Work item –
Please show every line in the entries below that includes the word "section".

(Dataset entries)
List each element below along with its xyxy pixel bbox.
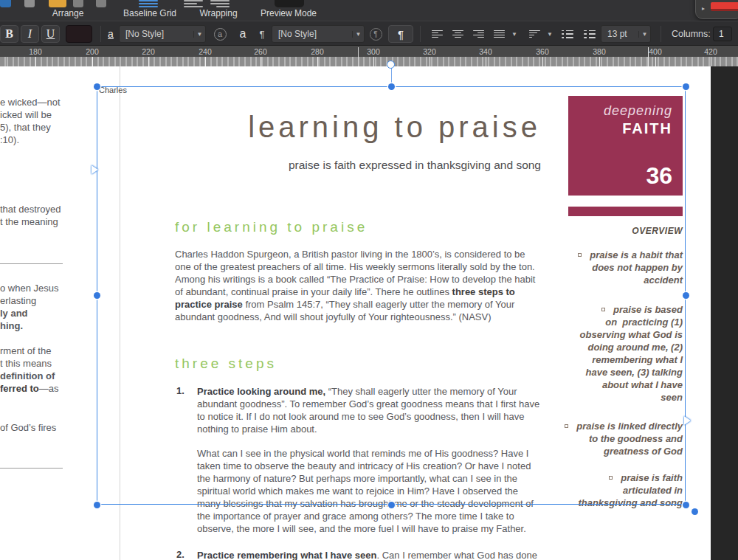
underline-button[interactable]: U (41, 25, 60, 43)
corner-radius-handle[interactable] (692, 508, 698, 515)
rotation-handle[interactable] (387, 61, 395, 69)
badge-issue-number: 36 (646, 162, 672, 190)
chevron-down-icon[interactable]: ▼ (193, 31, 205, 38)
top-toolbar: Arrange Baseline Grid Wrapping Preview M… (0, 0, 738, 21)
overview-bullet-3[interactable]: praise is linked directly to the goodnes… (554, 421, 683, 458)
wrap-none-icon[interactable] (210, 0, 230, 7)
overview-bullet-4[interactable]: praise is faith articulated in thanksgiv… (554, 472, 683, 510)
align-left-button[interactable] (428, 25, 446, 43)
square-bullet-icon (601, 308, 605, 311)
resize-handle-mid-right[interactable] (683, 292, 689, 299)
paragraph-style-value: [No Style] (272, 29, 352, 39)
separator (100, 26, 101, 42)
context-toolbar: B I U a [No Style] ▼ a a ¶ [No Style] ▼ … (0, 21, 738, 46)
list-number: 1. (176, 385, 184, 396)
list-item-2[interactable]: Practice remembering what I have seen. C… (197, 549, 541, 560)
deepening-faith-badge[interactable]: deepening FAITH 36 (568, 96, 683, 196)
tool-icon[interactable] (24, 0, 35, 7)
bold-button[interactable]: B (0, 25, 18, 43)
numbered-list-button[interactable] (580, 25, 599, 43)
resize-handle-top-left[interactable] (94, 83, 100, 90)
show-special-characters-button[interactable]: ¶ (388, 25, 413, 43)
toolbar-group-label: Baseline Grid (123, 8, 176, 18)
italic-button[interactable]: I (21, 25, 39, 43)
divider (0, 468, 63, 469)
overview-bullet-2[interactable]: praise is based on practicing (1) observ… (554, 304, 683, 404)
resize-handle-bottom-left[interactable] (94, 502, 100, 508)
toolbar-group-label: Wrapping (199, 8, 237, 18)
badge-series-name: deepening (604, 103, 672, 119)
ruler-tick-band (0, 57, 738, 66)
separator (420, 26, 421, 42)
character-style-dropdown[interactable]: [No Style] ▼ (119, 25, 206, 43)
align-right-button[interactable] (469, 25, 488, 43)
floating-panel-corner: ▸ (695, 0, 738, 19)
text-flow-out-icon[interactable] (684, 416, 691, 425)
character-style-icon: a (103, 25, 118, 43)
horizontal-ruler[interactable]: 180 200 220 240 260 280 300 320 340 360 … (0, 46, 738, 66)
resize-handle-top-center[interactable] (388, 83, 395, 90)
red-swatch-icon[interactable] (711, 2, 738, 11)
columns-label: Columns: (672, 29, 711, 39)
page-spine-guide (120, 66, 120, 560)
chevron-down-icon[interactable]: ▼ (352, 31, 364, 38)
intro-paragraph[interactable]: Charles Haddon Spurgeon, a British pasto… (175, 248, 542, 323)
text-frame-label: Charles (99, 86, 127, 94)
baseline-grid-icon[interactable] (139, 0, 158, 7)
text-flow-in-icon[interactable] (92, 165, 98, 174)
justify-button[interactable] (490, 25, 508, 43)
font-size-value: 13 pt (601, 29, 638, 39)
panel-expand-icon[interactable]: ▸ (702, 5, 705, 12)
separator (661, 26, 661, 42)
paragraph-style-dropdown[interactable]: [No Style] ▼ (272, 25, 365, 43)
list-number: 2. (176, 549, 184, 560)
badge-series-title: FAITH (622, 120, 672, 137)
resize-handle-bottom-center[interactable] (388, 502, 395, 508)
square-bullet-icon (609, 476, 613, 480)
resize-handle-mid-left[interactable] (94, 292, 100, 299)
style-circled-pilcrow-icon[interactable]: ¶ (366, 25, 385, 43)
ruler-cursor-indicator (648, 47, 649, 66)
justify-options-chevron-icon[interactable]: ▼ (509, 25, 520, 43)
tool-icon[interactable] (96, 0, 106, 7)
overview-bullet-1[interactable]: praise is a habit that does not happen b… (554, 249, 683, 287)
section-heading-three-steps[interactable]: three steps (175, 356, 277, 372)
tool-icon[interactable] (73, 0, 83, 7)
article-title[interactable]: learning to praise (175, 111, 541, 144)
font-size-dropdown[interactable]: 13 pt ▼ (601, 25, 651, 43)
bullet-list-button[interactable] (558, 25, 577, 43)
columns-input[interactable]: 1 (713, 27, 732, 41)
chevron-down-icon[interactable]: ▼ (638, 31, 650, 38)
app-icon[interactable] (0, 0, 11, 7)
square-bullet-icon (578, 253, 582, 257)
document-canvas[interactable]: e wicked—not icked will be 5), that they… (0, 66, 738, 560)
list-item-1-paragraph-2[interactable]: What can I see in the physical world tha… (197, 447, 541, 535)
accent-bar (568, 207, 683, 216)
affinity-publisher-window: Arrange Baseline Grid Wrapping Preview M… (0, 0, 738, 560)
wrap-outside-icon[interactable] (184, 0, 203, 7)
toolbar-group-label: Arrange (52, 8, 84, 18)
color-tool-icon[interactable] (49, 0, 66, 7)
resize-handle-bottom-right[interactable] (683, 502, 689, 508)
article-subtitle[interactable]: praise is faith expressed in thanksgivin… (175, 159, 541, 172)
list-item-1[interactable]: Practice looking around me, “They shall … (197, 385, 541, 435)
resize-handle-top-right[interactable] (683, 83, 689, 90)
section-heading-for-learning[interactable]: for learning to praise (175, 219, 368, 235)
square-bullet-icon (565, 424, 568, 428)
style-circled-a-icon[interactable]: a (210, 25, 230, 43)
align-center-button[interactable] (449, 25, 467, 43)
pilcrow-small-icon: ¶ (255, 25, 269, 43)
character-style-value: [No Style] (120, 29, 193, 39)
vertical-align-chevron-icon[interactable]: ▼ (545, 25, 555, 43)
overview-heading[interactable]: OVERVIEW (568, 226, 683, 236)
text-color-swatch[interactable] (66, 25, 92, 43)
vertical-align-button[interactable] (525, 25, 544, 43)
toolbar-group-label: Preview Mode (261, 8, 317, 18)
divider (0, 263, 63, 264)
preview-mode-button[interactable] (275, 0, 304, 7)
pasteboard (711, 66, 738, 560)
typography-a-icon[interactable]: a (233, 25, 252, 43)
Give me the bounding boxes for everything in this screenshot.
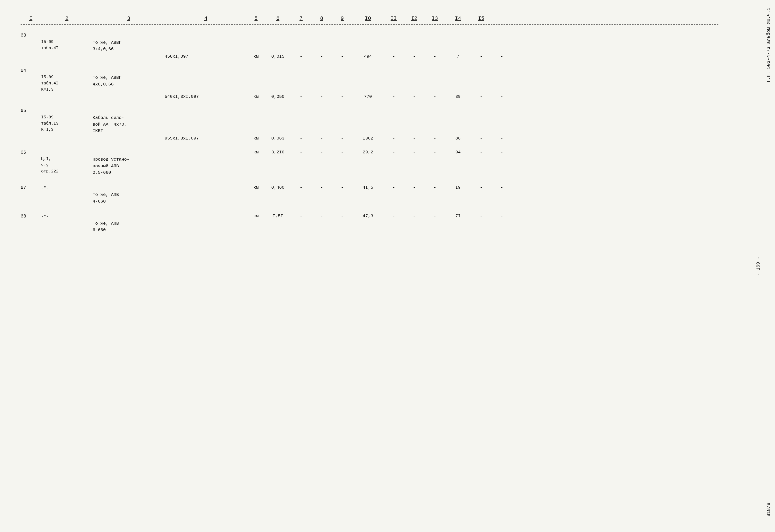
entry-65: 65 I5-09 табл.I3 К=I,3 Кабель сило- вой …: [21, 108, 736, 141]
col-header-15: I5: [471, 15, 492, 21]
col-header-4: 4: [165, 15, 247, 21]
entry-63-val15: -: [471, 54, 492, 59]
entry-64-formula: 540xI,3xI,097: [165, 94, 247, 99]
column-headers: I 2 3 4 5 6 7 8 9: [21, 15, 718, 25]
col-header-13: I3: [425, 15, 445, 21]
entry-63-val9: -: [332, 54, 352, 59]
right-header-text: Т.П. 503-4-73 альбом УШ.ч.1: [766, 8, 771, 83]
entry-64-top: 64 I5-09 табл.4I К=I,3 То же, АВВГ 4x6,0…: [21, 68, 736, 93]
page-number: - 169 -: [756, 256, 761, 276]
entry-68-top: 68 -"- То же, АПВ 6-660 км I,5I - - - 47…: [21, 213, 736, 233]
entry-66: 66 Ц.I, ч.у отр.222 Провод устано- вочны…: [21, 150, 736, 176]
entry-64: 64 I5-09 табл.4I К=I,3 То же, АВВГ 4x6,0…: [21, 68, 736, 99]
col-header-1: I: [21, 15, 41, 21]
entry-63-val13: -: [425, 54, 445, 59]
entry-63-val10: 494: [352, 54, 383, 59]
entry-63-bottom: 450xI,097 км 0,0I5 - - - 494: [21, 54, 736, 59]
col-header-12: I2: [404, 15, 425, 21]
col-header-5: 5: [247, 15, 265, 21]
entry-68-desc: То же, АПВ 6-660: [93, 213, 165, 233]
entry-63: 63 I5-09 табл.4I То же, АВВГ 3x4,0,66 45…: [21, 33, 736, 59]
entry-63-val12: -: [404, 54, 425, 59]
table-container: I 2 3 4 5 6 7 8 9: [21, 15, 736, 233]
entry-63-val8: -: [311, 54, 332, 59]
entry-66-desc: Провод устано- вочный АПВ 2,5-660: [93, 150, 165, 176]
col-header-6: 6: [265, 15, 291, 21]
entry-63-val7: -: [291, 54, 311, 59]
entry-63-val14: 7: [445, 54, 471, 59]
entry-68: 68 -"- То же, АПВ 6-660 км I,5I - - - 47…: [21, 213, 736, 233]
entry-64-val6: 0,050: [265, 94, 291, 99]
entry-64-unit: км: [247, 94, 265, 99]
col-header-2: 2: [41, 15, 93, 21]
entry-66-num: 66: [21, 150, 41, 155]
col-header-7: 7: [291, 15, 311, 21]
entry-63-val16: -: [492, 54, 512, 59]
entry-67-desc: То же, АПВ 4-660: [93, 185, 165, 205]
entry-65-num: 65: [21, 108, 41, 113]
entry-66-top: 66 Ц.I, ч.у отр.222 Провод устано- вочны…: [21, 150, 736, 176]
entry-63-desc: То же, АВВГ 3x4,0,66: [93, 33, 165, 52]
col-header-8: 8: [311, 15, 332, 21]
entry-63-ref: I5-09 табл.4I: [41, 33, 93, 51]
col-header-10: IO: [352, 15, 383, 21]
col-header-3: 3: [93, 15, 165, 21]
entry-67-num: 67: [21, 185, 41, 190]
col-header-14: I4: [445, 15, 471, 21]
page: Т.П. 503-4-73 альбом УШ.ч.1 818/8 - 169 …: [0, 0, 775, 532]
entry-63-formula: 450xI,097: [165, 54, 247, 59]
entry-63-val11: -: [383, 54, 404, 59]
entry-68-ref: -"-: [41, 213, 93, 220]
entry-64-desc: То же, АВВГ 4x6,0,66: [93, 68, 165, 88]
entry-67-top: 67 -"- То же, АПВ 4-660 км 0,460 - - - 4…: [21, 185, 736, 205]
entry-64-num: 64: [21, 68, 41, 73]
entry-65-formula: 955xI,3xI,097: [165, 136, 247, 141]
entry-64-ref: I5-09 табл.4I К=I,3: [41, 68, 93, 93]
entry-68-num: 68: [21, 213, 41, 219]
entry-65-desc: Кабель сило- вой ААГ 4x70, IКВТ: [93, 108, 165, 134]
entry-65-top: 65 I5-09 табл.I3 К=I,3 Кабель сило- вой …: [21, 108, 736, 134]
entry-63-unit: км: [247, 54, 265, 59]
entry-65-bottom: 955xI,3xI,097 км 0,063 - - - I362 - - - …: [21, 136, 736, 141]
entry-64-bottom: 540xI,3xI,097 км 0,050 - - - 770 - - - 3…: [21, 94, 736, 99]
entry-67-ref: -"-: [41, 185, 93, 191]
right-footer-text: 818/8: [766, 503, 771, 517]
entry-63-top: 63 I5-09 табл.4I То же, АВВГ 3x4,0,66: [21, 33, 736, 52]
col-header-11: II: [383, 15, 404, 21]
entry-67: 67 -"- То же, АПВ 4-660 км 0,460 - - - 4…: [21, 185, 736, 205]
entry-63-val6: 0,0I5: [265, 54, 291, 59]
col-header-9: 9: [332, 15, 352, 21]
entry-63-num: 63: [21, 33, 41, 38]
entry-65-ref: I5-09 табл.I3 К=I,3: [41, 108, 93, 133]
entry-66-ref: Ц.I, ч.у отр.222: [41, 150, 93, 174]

Result –
section-heading-three-steps[interactable]: three steps (175, 356, 277, 372)
section-heading-for-learning[interactable]: for learning to praise (175, 219, 368, 235)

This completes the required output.